■ **EXERCISE PROMPT**
Below are some records: retype them all exactly, but not the pictures.

[Saved data entries]
--- START ---
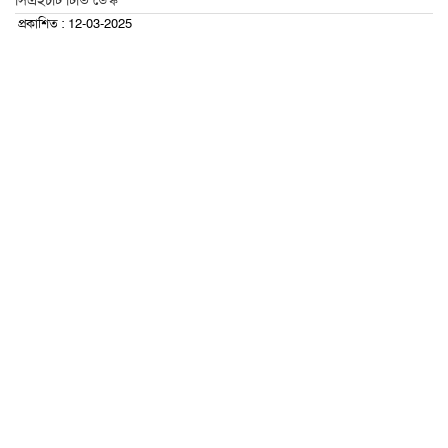
সিএইচটি টিভি ডেস্ক
প্রকাশিত : 12-03-2025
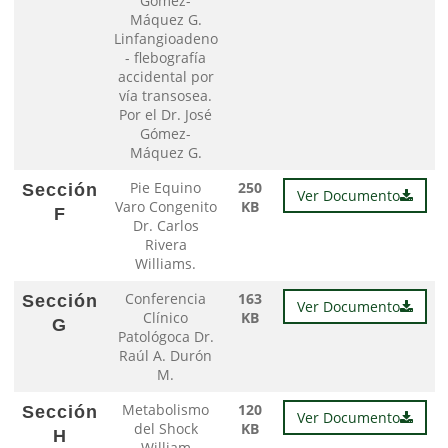
Gómez-
Máquez G.
Linfangioadeno
- flebografía
accidental por
vía transosea.
Por el Dr. José
Gómez-
Máquez G.
Pie Equino
250
Sección
Ver Documento
Varo Congenito
KB
F
Dr. Carlos
Rivera
Williams.
Conferencia
163
Sección
Ver Documento
Clínico
KB
G
Patológoca Dr.
Raúl A. Durón
M.
Metabolismo
120
Sección
Ver Documento
del Shock
KB
H
William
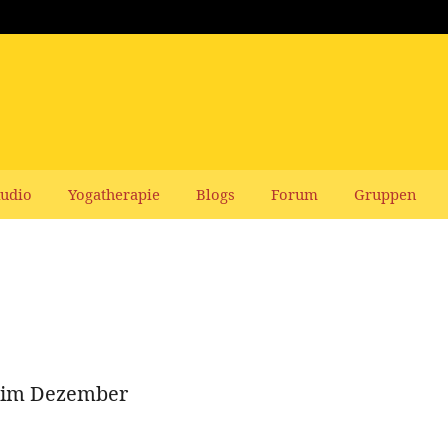
udio
Yogatherapie
Blogs
Forum
Gruppen
m im Dezember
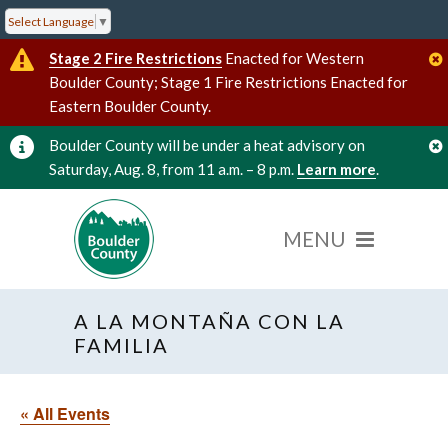
Select Language
▼
Stage 2 Fire Restrictions
Enacted for Western
Boulder County; Stage 1 Fire Restrictions Enacted for
Eastern Boulder County.
Boulder County will be under a heat advisory on
Saturday, Aug. 8, from 11 a.m. – 8 p.m.
Learn more
.
A LA MONTAÑA CON LA
FAMILIA
« All Events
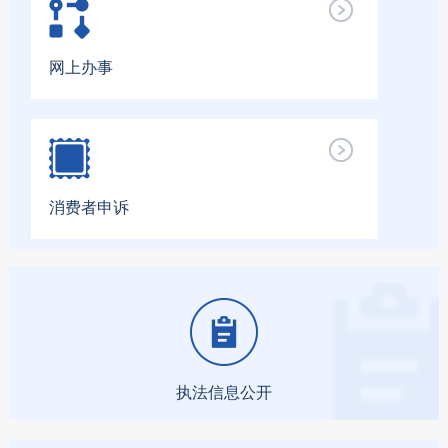
网上办事
消费者申诉
执法信息公开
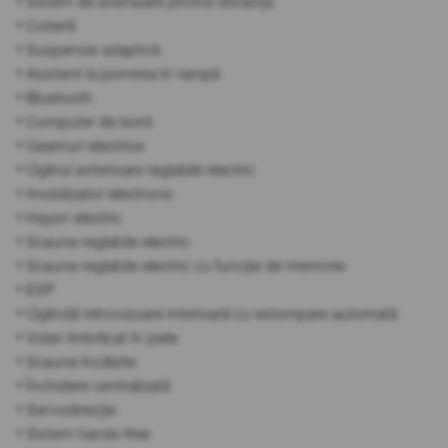
• Sistem de avertizare privind distanța
• Cotieră
• Suspensie adaptivă
• Asistent la pornirea în rampă
• Bluetooth
• Computer de bord
• Geamuri electrice
• Oglinzi exterioare reglabile electric
• Imobilizator electronic
• Hayon electric
• Scaune reglabile electric
• Scaune reglabile electric cu funcție de memorie
• ESP
• Oglindă retrovizoare interioară cu estompare automată
• Volan îmbrăcat în piele
• Scaune încălzite
• Închidere centralizată
• Servodirecție
• Sistem hands-free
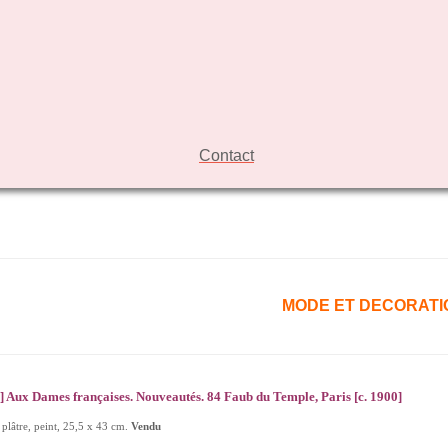
Contact
MODE ET DECORATI
.] Aux Dames françaises. Nouveautés. 84 Faub du Temple, Paris [c. 1900]
plâtre, peint, 25,5 x 43 cm.
Vendu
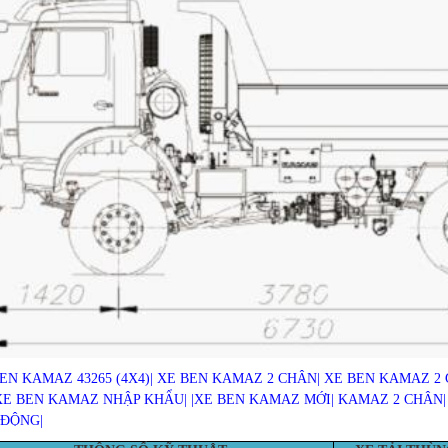
EN KAMAZ 43265 (4X4)| XE BEN KAMAZ 2 CHÂN| XE BEN KAMAZ 2 GI
XE BEN KAMAZ NHẬP KHẨU| |XE BEN KAMAZ MỚI| KAMAZ 2 CHÂN|
 ĐỘNG|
--- END ---
■ **ANSWER BOX**
সিএইচটি টিভি ডেস্ক
প্রকাশিত : 12-03-2025
Gómez-
Máquez G.
Linfangioadeno
- flebografía
accidental por
vía transosea.
Por el Dr. José
Gómez-
Máquez G.
Pie Equino
250
Sección
Ver Documento
Varo Congenito
KB
F
Dr. Carlos
Rivera
Williams.
Conferencia
163
Sección
Ver Documento
Clínico
KB
G
Patológoca Dr.
Raúl A. Durón
M.
Metabolismo
120
Sección
Ver Documento
del Shock
KB
H
William
udio
Yogatherapie
Blogs
Forum
Gruppen
m im Dezember
Select Language
▼
Stage 2 Fire Restrictions
Enacted for Western
Boulder County; Stage 1 Fire Restrictions Enacted for
Eastern Boulder County.
Boulder County will be under a heat advisory on
Saturday, Aug. 8, from 11 a.m. – 8 p.m.
Learn more
.
A LA MONTAÑA CON LA
FAMILIA
« All Events
网上办事
消费者申诉
执法信息公开
• Sistem de avertizare privind distanța
• Cotieră
• Suspensie adaptivă
• Asistent la pornirea în rampă
• Bluetooth
• Computer de bord
• Geamuri electrice
• Oglinzi exterioare reglabile electric
• Imobilizator electronic
• Hayon electric
• Scaune reglabile electric
• Scaune reglabile electric cu funcție de memorie
• ESP
• Oglindă retrovizoare interioară cu estompare automată
• Volan îmbrăcat în piele
• Scaune încălzite
• Închidere centralizată
• Servodirecție
• Sistem hands-free
Contact
MODE ET DECORATI
.] Aux Dames françaises. Nouveautés. 84 Faub du Temple, Paris [c. 1900]
plâtre, peint, 25,5 x 43 cm.
Vendu
EN KAMAZ 43265 (4X4)| XE BEN KAMAZ 2 CHÂN| XE BEN KAMAZ 2 GI
XE BEN KAMAZ NHẬP KHẨU| |XE BEN KAMAZ MỚI| KAMAZ 2 CHÂN|
 ĐỘNG|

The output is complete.